**EXERCISE AIM**
Look for "mikä" in every line of the listing. Copy the lines that have it.

**MATERIAL FOR THIS EXERCISE**
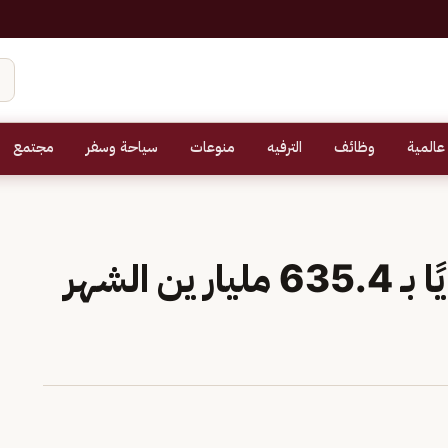
عالمية
وظائف
الترفيه
منوعات
سياحة وسفر
مجتمع
اليابان تسجِّل عجزًا تجاريًا بـ 635.4 مليار ين الشهر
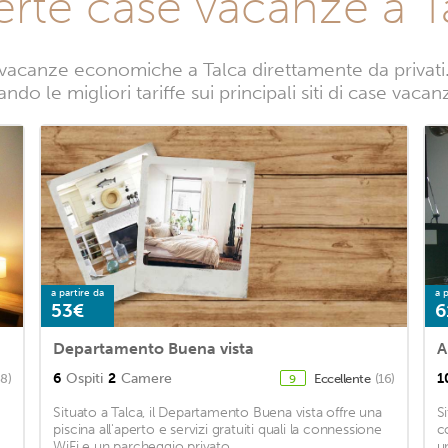
erte case vacanze a T
vacanze economiche a Talca direttamente da privati. 
ndo le migliori tariffe sui principali siti di case vacan
a partire da
a p
53€
6
Departamento Buena vista
A
6
Ospiti
2
Camere
1
88)
Eccellente
(16)
9
Situato a Talca, il Departamento Buena vista offre una
S
piscina all'aperto e servizi gratuiti quali la connessione
c
WiFi e un parcheggio privato. ...
u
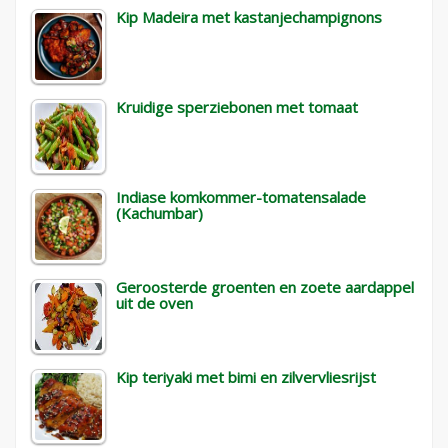
Kip Madeira met kastanjechampignons
Kruidige sperziebonen met tomaat
Indiase komkommer-tomatensalade
(Kachumbar)
Geroosterde groenten en zoete aardappel
uit de oven
Kip teriyaki met bimi en zilvervliesrijst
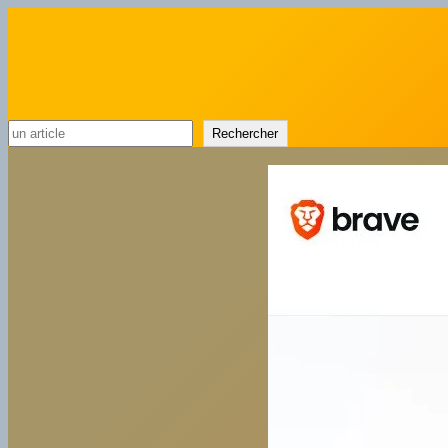
Rechercher
Rechercher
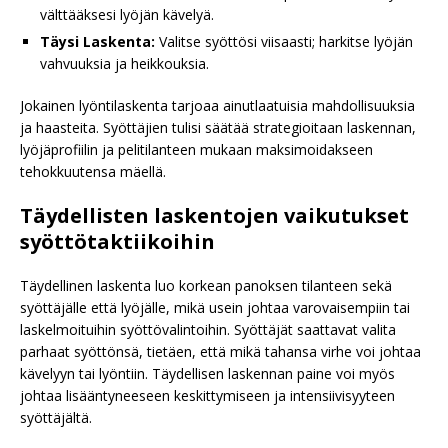
välttääksesi lyöjän kävelyä.
Täysi Laskenta:
Valitse syöttösi viisaasti; harkitse lyöjän
vahvuuksia ja heikkouksia.
Jokainen lyöntilaskenta tarjoaa ainutlaatuisia mahdollisuuksia
ja haasteita. Syöttäjien tulisi säätää strategioitaan laskennan,
lyöjäprofiilin ja pelitilanteen mukaan maksimoidakseen
tehokkuutensa mäellä.
Täydellisten laskentojen vaikutukset
syöttötaktiikoihin
Täydellinen laskenta luo korkean panoksen tilanteen sekä
syöttäjälle että lyöjälle, mikä usein johtaa varovaisempiin tai
laskelmoituihin syöttövalintoihin. Syöttäjät saattavat valita
parhaat syöttönsä, tietäen, että mikä tahansa virhe voi johtaa
kävelyyn tai lyöntiin. Täydellisen laskennan paine voi myös
johtaa lisääntyneeseen keskittymiseen ja intensiivisyyteen
syöttäjältä.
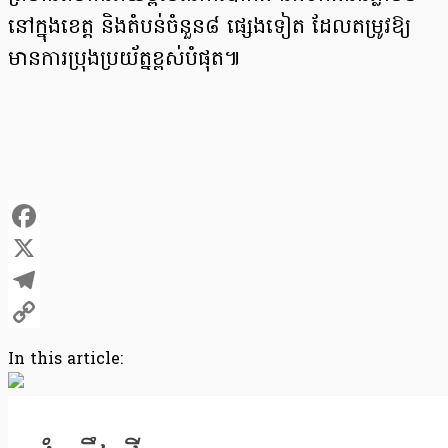
នៅក្នុងខេត្ត និងតំបន់ចំនួន៨ ផ្សេងទៀត ដែលតម្រូវឱ្យ
មានការប្រុងប្រយ័ត្នខ្ពស់បំផុត៕
Facebook
X
Telegram
Copy
In this article:
Link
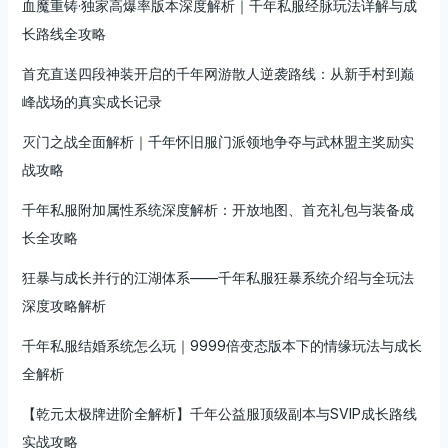
血魔重铸·独家高爆率版本深度解析｜千年私服经脉玩法详解与成
长路线全攻略
首充直送四段神装开启的千年网游散人逆袭路线：从新手村到巅
峰战场的真实成长记录
灭门之战全面解析｜千年怀旧服门派领地争夺与武林盟主奖励实
战攻略
千年私服附加属性系统深度解析：开放地图、首充礼包与装备成
长全攻略
狂暴与成长并行的江湖体系——千年私服狂暴系统介绍与全玩法
深度攻略解析
千年私服结婚系统怎么玩｜9999倍变态版本下的情缘玩法与成长
全解析
【乾元太极牌进阶全解析】千年公益服顶级副本与SVIP成长路线
实战攻略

**ANSWER FOR THIS EXERCISE**
syöttäjälle että lyöjälle, mikä usein johtaa varovaisempiin tai
parhaat syöttönsä, tietäen, että mikä tahansa virhe voi johtaa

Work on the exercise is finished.